:: SUPPLIED RECORDS
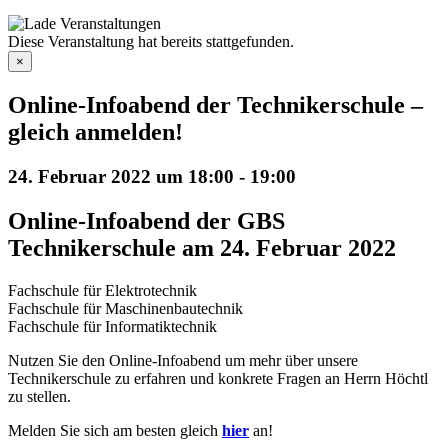
Diese Veranstaltung hat bereits stattgefunden.
×
Online-Infoabend der Technikerschule –
gleich anmelden!
24. Februar 2022 um 18:00
-
19:00
Online-Infoabend der GBS
Technikerschule am 24. Februar 2022
Fachschule für Elektrotechnik
Fachschule für Maschinenbautechnik
Fachschule für Informatiktechnik
Nutzen Sie den Online-Infoabend um mehr über unsere
Technikerschule zu erfahren und konkrete Fragen an Herrn Höchtl
zu stellen.
Melden Sie sich am besten gleich
hier
an!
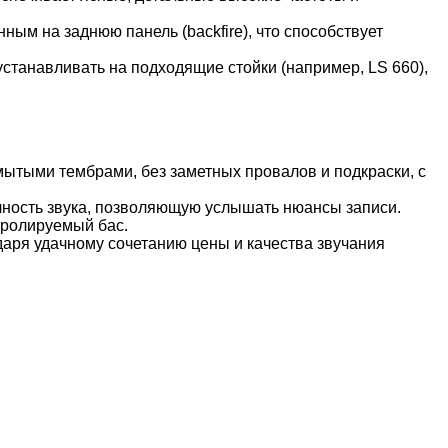
м на заднюю панель (backfire), что способствует
танавливать на подходящие стойки (например, LS 660),
мытыми тембрами, без заметных провалов и подкраски, с
ачность звука, позволяющую услышать нюансы записи.
тролируемый бас.
аря удачному сочетанию цены и качества звучания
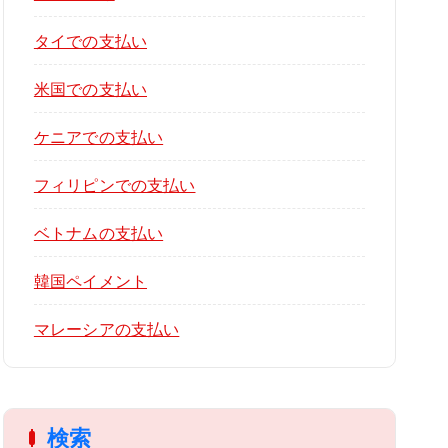
タイでの支払い
米国での支払い
ケニアでの支払い
フィリピンでの支払い
ベトナムの支払い
韓国ペイメント
マレーシアの支払い
検索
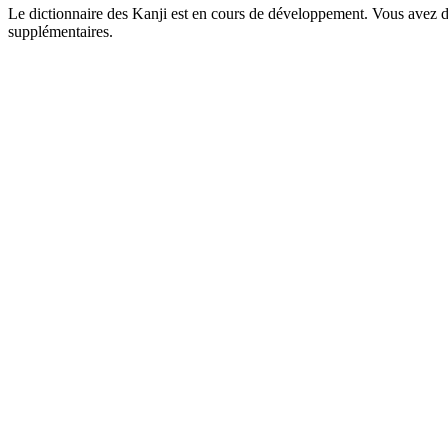
Le dictionnaire des Kanji est en cours de développement. Vous avez déj
supplémentaires.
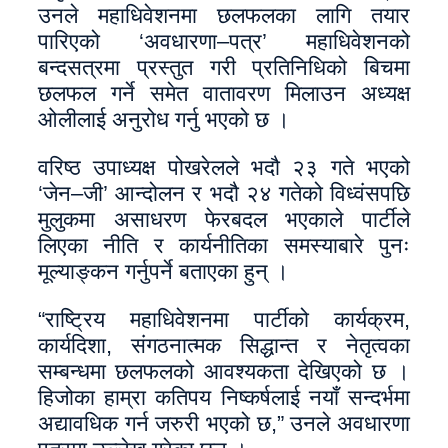
उनले महाधिवेशनमा छलफलका लागि तयार
पारिएको ‘अवधारणा–पत्र’ महाधिवेशनको
बन्दसत्रमा प्रस्तुत गरी प्रतिनिधिको बिचमा
छलफल गर्ने समेत वातावरण मिलाउन अध्यक्ष
ओलीलाई अनुरोध गर्नु भएको छ ।
वरिष्ठ उपाध्यक्ष पोखरेलले भदौ २३ गते भएको
‘जेन–जी’ आन्दोलन र भदौ २४ गतेको विध्वंसपछि
मुलुकमा असाधरण फेरबदल भएकाले पार्टीले
लिएका नीति र कार्यनीतिका समस्याबारे पुनः
मूल्याङ्कन गर्नुपर्ने बताएका हुन् ।
“राष्ट्रिय महाधिवेशनमा पार्टीको कार्यक्रम,
कार्यदिशा, संगठनात्मक सिद्धान्त र नेतृत्वका
सम्बन्धमा छलफलको आवश्यकता देखिएको छ ।
हिजोका हाम्रा कतिपय निष्कर्षलाई नयाँ सन्दर्भमा
अद्यावधिक गर्न जरुरी भएको छ,” उनले अवधारणा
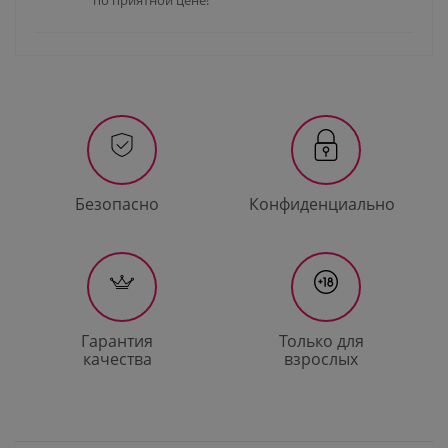
по приятной цене!
Безопасно
Конфиденциально
Гарантия
Только для
качества
взрослых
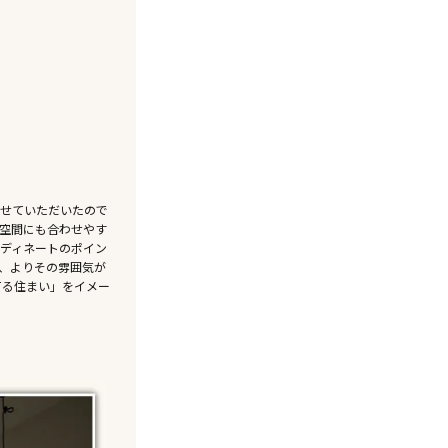
せていただいたので
空間にも合わせやす
ディネートのポイン
、よりその雰囲気が
てる住まい」をイメー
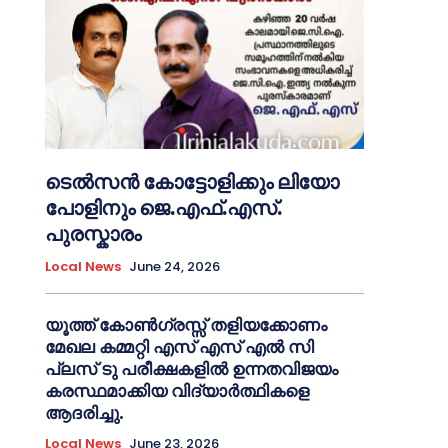
ടെൽസൻ കോട്ടോളിക്കും ലിയോ
പോളിനും ജെ.എഫ്.എസ്.
പുരസ്കാരം
Local News
June 24, 2026
യൂത്ത് കോൺഗ്രസ്സ് തളിയക്കോണം
മേഖല കമ്മറ്റി എസ് എസ് എൽ സി
പ്ലസ് ടു പരീക്ഷകളിൽ ഉന്നതവിജയം
കരസ്ഥമാക്കിയ വിദ്യാർത്ഥികളെ
ആദരിച്ചു.
Local News
June 23, 2026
::::
WHAT TO DO: What is needed is an exact copy of every entry, with the pictures removed.

SOLUTION:
Diese Veranstaltung hat bereits stattgefunden.
×
Online-Infoabend der Technikerschule –
gleich anmelden!
24. Februar 2022 um 18:00
-
19:00
Online-Infoabend der GBS
Technikerschule am 24. Februar 2022
Fachschule für Elektrotechnik
Fachschule für Maschinenbautechnik
Fachschule für Informatiktechnik
Nutzen Sie den Online-Infoabend um mehr über unsere
Technikerschule zu erfahren und konkrete Fragen an Herrn Höchtl
zu stellen.
Melden Sie sich am besten gleich
hier
an!
м на заднюю панель (backfire), что способствует
танавливать на подходящие стойки (например, LS 660),
мытыми тембрами, без заметных провалов и подкраски, с
ачность звука, позволяющую услышать нюансы записи.
тролируемый бас.
аря удачному сочетанию цены и качества звучания
タイでの支払い
米国での支払い
ケニアでの支払い
フィリピンでの支払い
ベトナムの支払い
韓国ペイメント
マレーシアの支払い
検索
Le dictionnaire des Kanji est en cours de développement. Vous avez déj
supplémentaires.
उनले महाधिवेशनमा छलफलका लागि तयार
पारिएको ‘अवधारणा–पत्र’ महाधिवेशनको
बन्दसत्रमा प्रस्तुत गरी प्रतिनिधिको बिचमा
छलफल गर्ने समेत वातावरण मिलाउन अध्यक्ष
ओलीलाई अनुरोध गर्नु भएको छ ।
वरिष्ठ उपाध्यक्ष पोखरेलले भदौ २३ गते भएको
‘जेन–जी’ आन्दोलन र भदौ २४ गतेको विध्वंसपछि
मुलुकमा असाधरण फेरबदल भएकाले पार्टीले
लिएका नीति र कार्यनीतिका समस्याबारे पुनः
मूल्याङ्कन गर्नुपर्ने बताएका हुन् ।
“राष्ट्रिय महाधिवेशनमा पार्टीको कार्यक्रम,
कार्यदिशा, संगठनात्मक सिद्धान्त र नेतृत्वका
सम्बन्धमा छलफलको आवश्यकता देखिएको छ ।
हिजोका हाम्रा कतिपय निष्कर्षलाई नयाँ सन्दर्भमा
अद्यावधिक गर्न जरुरी भएको छ,” उनले अवधारणा
по приятной цене!
Безопасно
Конфиденциально
Гарантия
Только для
качества
взрослых
せていただいたので
空間にも合わせやす
ディネートのポイン
、よりその雰囲気が
てる住まい」をイメー
ടെൽസൻ കോട്ടോളിക്കും ലിയോ
പോളിനും ജെ.എഫ്.എസ്.
പുരസ്കാരം
Local News
June 24, 2026
യൂത്ത് കോൺഗ്രസ്സ് തളിയക്കോണം
മേഖല കമ്മറ്റി എസ് എസ് എൽ സി
പ്ലസ് ടു പരീക്ഷകളിൽ ഉന്നതവിജയം
കരസ്ഥമാക്കിയ വിദ്യാർത്ഥികളെ
ആദരിച്ചു.
Local News
June 23, 2026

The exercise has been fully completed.